Pagination Django 1.8.1

Question

Im trying to use Paginator in Django to get formatted output. My code is :

def tasks(request):
    rfcs = HandledRFC.objects.all()
    paginator = Paginator(rfcs,2) #2 objects per page
    page = request.GET.get('page')
    try: 
        rfc_per_page = paginator.page(page)
    except PageNotAnInteger:
        rfc_per_page = paginator.page(1)
    except EmptyPage:
        rfc_per_page = paginator.page(paginator.num_pages)
    return render_to_response('tasks.html', { 'rfc_per_page' : rfc_per_page })

And i get EmptyPage exception in browser. Exception value : "Tha page number is less then 1"

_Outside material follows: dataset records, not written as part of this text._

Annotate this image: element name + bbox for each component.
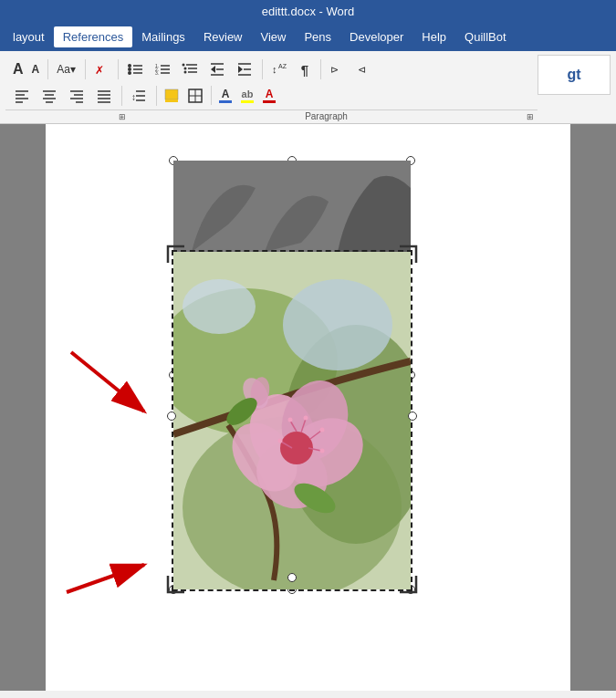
svg-point-17 (183, 71, 186, 74)
menu-mailings[interactable]: Mailings (132, 26, 194, 47)
sort-group: ↕AZ ¶ (266, 59, 321, 79)
bullet-list-button[interactable] (122, 59, 148, 79)
corner-bracket-tr (398, 245, 418, 265)
svg-point-74 (320, 428, 325, 432)
borders-button[interactable] (184, 86, 206, 105)
menu-help[interactable]: Help (412, 26, 455, 47)
multilevel-list-button[interactable] (177, 59, 203, 79)
svg-marker-19 (211, 66, 215, 73)
menu-developer[interactable]: Developer (340, 26, 412, 47)
menu-bar: layout References Mailings Review View P… (0, 22, 616, 51)
show-formatting-button[interactable]: ¶ (294, 59, 316, 79)
corner-bracket-tl (166, 245, 186, 265)
document-page (46, 124, 570, 691)
shading-group (161, 86, 212, 105)
change-case-button[interactable]: Aa▾ (52, 59, 80, 79)
line-spacing-button[interactable]: ↕ (126, 86, 151, 106)
line-spacing-group: ↕ (126, 86, 157, 106)
svg-point-3 (128, 68, 131, 71)
menu-view[interactable]: View (252, 26, 296, 47)
svg-text:↕: ↕ (131, 92, 136, 102)
corner-bracket-bl (166, 574, 186, 594)
document-area (0, 124, 616, 691)
gt-area: gt (538, 55, 611, 95)
font-size-group: A A (9, 59, 48, 79)
svg-text:⊲: ⊲ (358, 64, 366, 75)
align-left-button[interactable] (9, 86, 35, 106)
svg-point-5 (128, 71, 131, 75)
shading-button[interactable] (161, 86, 183, 105)
corner-bracket-br (398, 574, 418, 594)
clear-formatting-button[interactable]: ✗ (89, 59, 113, 79)
title-text: edittt.docx - Word (262, 5, 355, 18)
numbered-list-button[interactable]: 1.2.3. (150, 59, 175, 79)
justify-button[interactable] (91, 86, 117, 106)
svg-text:↕: ↕ (272, 64, 277, 75)
gt-label: gt (567, 67, 580, 83)
svg-point-70 (288, 418, 293, 422)
alignment-group (9, 86, 122, 106)
svg-text:AZ: AZ (278, 63, 287, 69)
menu-pens[interactable]: Pens (295, 26, 340, 47)
align-center-button[interactable] (37, 86, 62, 106)
svg-marker-23 (238, 66, 243, 73)
paragraph-label: Paragraph (128, 111, 525, 121)
font-color-button[interactable]: A (215, 86, 235, 105)
menu-quillbot[interactable]: QuillBot (455, 26, 516, 47)
svg-point-15 (183, 68, 186, 70)
align-right-button[interactable] (64, 86, 89, 106)
font-color-group: A ab A (215, 86, 279, 105)
svg-point-1 (128, 64, 131, 68)
menu-review[interactable]: Review (194, 26, 252, 47)
svg-point-68 (280, 432, 313, 464)
highlight-color-button[interactable]: ab (237, 87, 257, 105)
rtl-group: ⊳ ⊲ (325, 59, 378, 79)
title-bar: edittt.docx - Word (0, 0, 616, 22)
paragraph-expand-button[interactable]: ⊞ (527, 112, 534, 121)
svg-point-76 (320, 449, 325, 453)
svg-text:⊳: ⊳ (330, 64, 339, 75)
decrease-indent-button[interactable] (204, 59, 230, 79)
font-expand-button[interactable]: ⊞ (119, 112, 126, 121)
svg-point-78 (278, 439, 283, 443)
ribbon: A A Aa▾ ✗ (0, 51, 616, 124)
svg-text:3.: 3. (155, 70, 159, 76)
svg-point-13 (182, 64, 184, 67)
change-case-group: Aa▾ (52, 59, 86, 79)
text-color-button[interactable]: A (259, 86, 279, 105)
decrease-font-size-button[interactable]: A (28, 61, 44, 78)
menu-layout[interactable]: layout (4, 26, 54, 47)
svg-text:✗: ✗ (95, 64, 104, 77)
increase-font-size-button[interactable]: A (9, 59, 27, 79)
rtl-button[interactable]: ⊳ (325, 59, 350, 79)
flower-image (173, 252, 411, 589)
svg-rect-51 (165, 89, 178, 99)
image-top-bg (173, 161, 411, 252)
svg-point-61 (283, 279, 392, 370)
increase-indent-button[interactable] (232, 59, 257, 79)
menu-references[interactable]: References (54, 26, 132, 47)
image-container[interactable] (173, 161, 411, 589)
svg-point-72 (304, 416, 308, 421)
sort-button[interactable]: ↕AZ (266, 59, 292, 79)
ltr-button[interactable]: ⊲ (352, 59, 378, 79)
list-group: 1.2.3. (122, 59, 263, 79)
clear-format-group: ✗ (89, 59, 119, 79)
svg-point-62 (183, 279, 256, 334)
svg-rect-52 (165, 99, 178, 102)
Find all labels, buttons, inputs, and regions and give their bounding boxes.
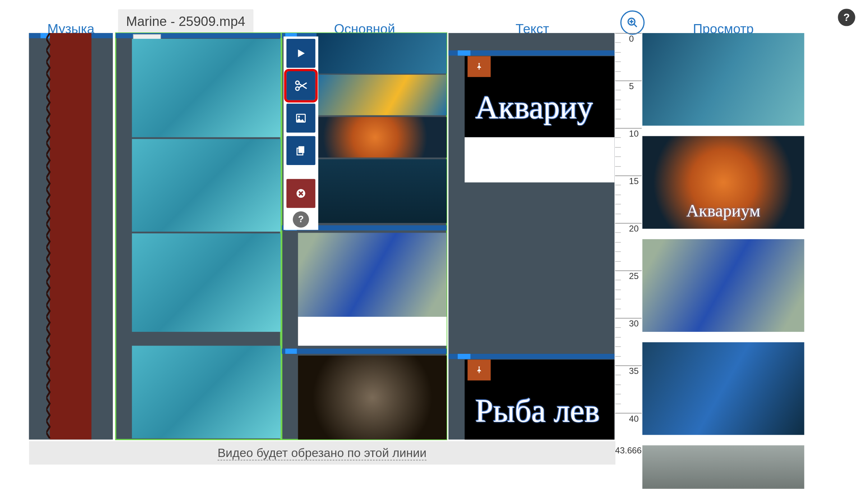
text-track[interactable]: Аквариу Рыба лев <box>448 33 614 440</box>
ruler-tick: 15 <box>615 175 642 186</box>
clip-segment[interactable] <box>132 233 281 332</box>
image-button[interactable] <box>286 104 315 133</box>
thumb[interactable] <box>298 356 447 440</box>
ruler-tick: 25 <box>615 270 642 281</box>
copy-button[interactable] <box>286 136 315 165</box>
ruler-tick: 0 <box>615 33 642 44</box>
svg-rect-9 <box>299 146 304 153</box>
preview-column: Аквариум <box>642 33 804 489</box>
clip-gap <box>465 137 614 183</box>
cut-button[interactable] <box>286 71 315 100</box>
text-clip[interactable]: Рыба лев <box>465 360 614 439</box>
preview-thumb[interactable]: Аквариум <box>642 136 804 229</box>
audio-waveform <box>50 33 92 440</box>
svg-point-5 <box>296 81 299 84</box>
svg-line-1 <box>634 24 637 27</box>
clip-gap <box>298 317 447 346</box>
preview-thumb[interactable] <box>642 239 804 332</box>
pin-icon[interactable] <box>467 56 490 77</box>
music-track[interactable] <box>29 33 113 440</box>
thumb[interactable] <box>317 75 447 115</box>
preview-thumb[interactable] <box>642 445 804 489</box>
svg-rect-12 <box>479 67 480 69</box>
tool-help-icon[interactable]: ? <box>293 211 309 228</box>
ruler-tick: 40 <box>615 413 642 423</box>
pin-icon[interactable] <box>467 360 490 380</box>
tool-panel: ? <box>283 36 318 230</box>
zoom-button[interactable] <box>620 10 645 35</box>
ruler-end-label: 43.666 <box>615 445 642 455</box>
svg-point-6 <box>296 87 299 91</box>
thumb[interactable] <box>317 33 447 74</box>
clip-segment[interactable] <box>132 346 281 439</box>
play-button[interactable] <box>286 39 315 68</box>
preview-thumb[interactable] <box>642 342 804 435</box>
video-track-selected[interactable] <box>116 33 281 440</box>
delete-button[interactable] <box>286 179 315 208</box>
ruler-tick: 10 <box>615 128 642 138</box>
svg-point-8 <box>298 116 300 118</box>
ruler-tick: 30 <box>615 318 642 328</box>
footer-message: Видео будет обрезано по этой линии <box>29 441 615 464</box>
thumb[interactable] <box>317 117 447 157</box>
clip-segment[interactable] <box>132 39 281 137</box>
thumb[interactable] <box>317 159 447 223</box>
preview-thumb[interactable] <box>642 33 804 126</box>
ruler-tick: 5 <box>615 81 642 91</box>
time-ruler: 0 5 10 15 20 25 30 35 40 43.666 <box>615 33 642 456</box>
text-clip-label: Рыба лев <box>475 392 600 429</box>
text-clip-label: Аквариу <box>475 88 593 125</box>
ruler-tick: 20 <box>615 223 642 233</box>
help-icon[interactable]: ? <box>838 9 855 26</box>
filename-badge: Marine - 25909.mp4 <box>118 9 254 34</box>
clip-segment[interactable] <box>132 139 281 232</box>
thumb[interactable] <box>298 233 447 317</box>
text-clip[interactable]: Аквариу <box>465 56 614 137</box>
svg-rect-13 <box>479 371 480 373</box>
ruler-tick: 35 <box>615 365 642 376</box>
preview-overlay-title: Аквариум <box>642 201 804 221</box>
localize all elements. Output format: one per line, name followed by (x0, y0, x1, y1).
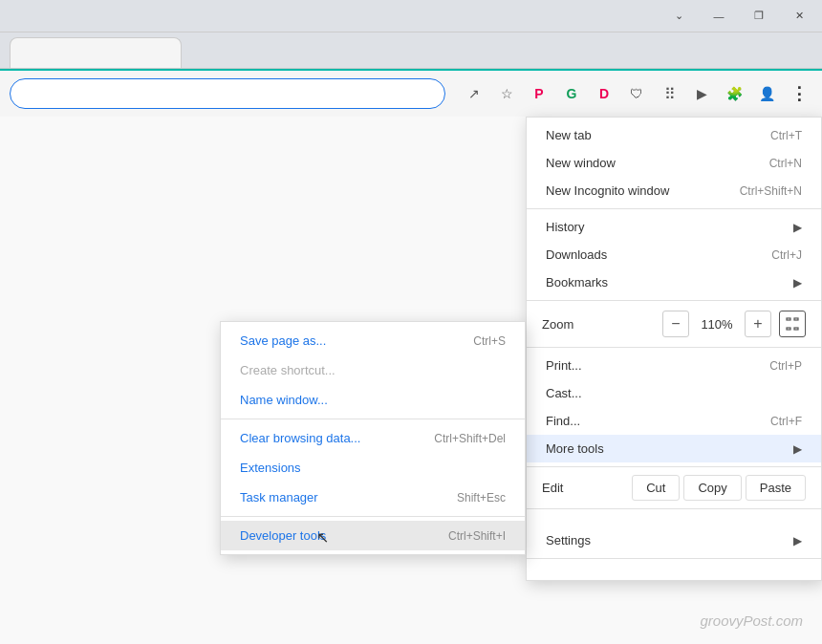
svg-rect-3 (794, 328, 798, 330)
title-bar: ⌄ — ❐ ✕ (0, 0, 822, 32)
dictionary-icon[interactable]: D (591, 80, 617, 107)
sub-menu: Save page as... Ctrl+S Create shortcut..… (220, 321, 526, 555)
menu-history[interactable]: History ▶ (527, 213, 821, 241)
play-icon[interactable]: ▶ (688, 80, 715, 107)
zoom-value: 110% (693, 317, 741, 332)
menu-find[interactable]: Find... Ctrl+F (527, 407, 821, 435)
submenu-clear-browsing[interactable]: Clear browsing data... Ctrl+Shift+Del (221, 423, 525, 453)
cut-button[interactable]: Cut (632, 475, 680, 501)
submenu-name-window[interactable]: Name window... (221, 385, 525, 415)
separator-5 (527, 508, 821, 509)
zoom-label: Zoom (542, 317, 659, 332)
submenu-create-shortcut[interactable]: Create shortcut... (221, 355, 525, 385)
paste-button[interactable]: Paste (746, 475, 806, 501)
window-controls: ⌄ — ❐ ✕ (660, 2, 818, 31)
submenu-task-manager[interactable]: Task manager Shift+Esc (221, 483, 525, 512)
svg-rect-0 (787, 318, 790, 320)
edit-label: Edit (542, 481, 628, 495)
svg-rect-1 (794, 318, 798, 320)
separator-4 (527, 466, 821, 467)
svg-rect-2 (787, 328, 790, 330)
bookmark-icon[interactable]: ☆ (493, 80, 520, 107)
pocket-icon[interactable]: P (526, 80, 552, 107)
address-bar: ↗ ☆ P G D 🛡 ⠿ ▶ 🧩 👤 ⋮ (0, 69, 822, 117)
minimize-button[interactable]: — (700, 2, 738, 31)
menu-incognito[interactable]: New Incognito window Ctrl+Shift+N (527, 177, 821, 204)
share-icon[interactable]: ↗ (461, 80, 487, 107)
zoom-fullscreen-button[interactable] (779, 311, 806, 337)
submenu-developer-tools[interactable]: Developer tools Ctrl+Shift+I (221, 521, 525, 550)
menu-icon[interactable]: ⋮ (786, 80, 812, 107)
menu-new-tab[interactable]: New tab Ctrl+T (527, 121, 821, 149)
menu-more-tools[interactable]: More tools ▶ (527, 435, 821, 462)
zoom-minus-button[interactable]: − (662, 311, 689, 337)
menu-cast[interactable]: Cast... (527, 379, 821, 407)
grammarly-icon[interactable]: G (558, 80, 585, 107)
toolbar-icons: ↗ ☆ P G D 🛡 ⠿ ▶ 🧩 👤 ⋮ (461, 80, 812, 107)
url-input[interactable] (10, 78, 445, 109)
chevron-button[interactable]: ⌄ (660, 2, 698, 31)
profile-icon[interactable]: 👤 (753, 80, 780, 107)
shield-icon[interactable]: 🛡 (623, 80, 650, 107)
main-menu: New tab Ctrl+T New window Ctrl+N New Inc… (526, 117, 822, 581)
menu-help[interactable]: Settings ▶ (527, 526, 821, 554)
menu-print[interactable]: Print... Ctrl+P (527, 352, 821, 379)
extensions-icon[interactable]: 🧩 (721, 80, 747, 107)
menu-downloads[interactable]: Downloads Ctrl+J (527, 241, 821, 268)
separator-3 (527, 347, 821, 348)
submenu-separator-1 (221, 419, 525, 419)
tab-bar (0, 32, 822, 69)
dots-icon[interactable]: ⠿ (656, 80, 682, 107)
menu-exit[interactable] (527, 563, 821, 576)
separator-6 (527, 558, 821, 559)
menu-settings[interactable] (527, 513, 821, 526)
edit-row: Edit Cut Copy Paste (527, 471, 821, 504)
submenu-separator-2 (221, 516, 525, 517)
watermark: groovyPost.com (700, 612, 803, 629)
active-tab[interactable] (10, 37, 182, 68)
menu-new-window[interactable]: New window Ctrl+N (527, 149, 821, 177)
menu-bookmarks[interactable]: Bookmarks ▶ (527, 268, 821, 296)
cursor-pointer: ↖ (316, 528, 329, 547)
submenu-extensions[interactable]: Extensions (221, 453, 525, 483)
main-content: groovyPost.com New tab Ctrl+T New window… (0, 117, 822, 644)
close-button[interactable]: ✕ (780, 2, 818, 31)
separator-2 (527, 300, 821, 301)
submenu-save-page[interactable]: Save page as... Ctrl+S (221, 326, 525, 355)
zoom-row: Zoom − 110% + (527, 305, 821, 343)
separator-1 (527, 208, 821, 209)
maximize-button[interactable]: ❐ (740, 2, 778, 31)
copy-button[interactable]: Copy (683, 475, 741, 501)
zoom-plus-button[interactable]: + (745, 311, 771, 337)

Also, in traceback it(Django) links on my "bad" template, so he marked this:

<a href="?page= {{rfc_per_page.previous_page_number }}">Previous</a>

In python shell I tried to emulate this exception generation and it has come when I typed : rfc_per_page = paginator.page(0)

How can I fix this problem?

Thanks for any help!

Answer 1

You should remove the blank space of the href attribute between '=' and '{{':

<a href="?page={{rfc_per_page.previous_page_number }}">Previous</a>

Otherwise, I think it will be replaced by %20 (URL encoding).

Answer 2

You have to put if condition to check whether tha previous page number is available or not?

{% if rfc_per_page.previous_page_number %}
    <a href="?page={{rfc_per_page.previous_page_number }}">Previous</a>
{% endif %}

Let me know whether it is working or not?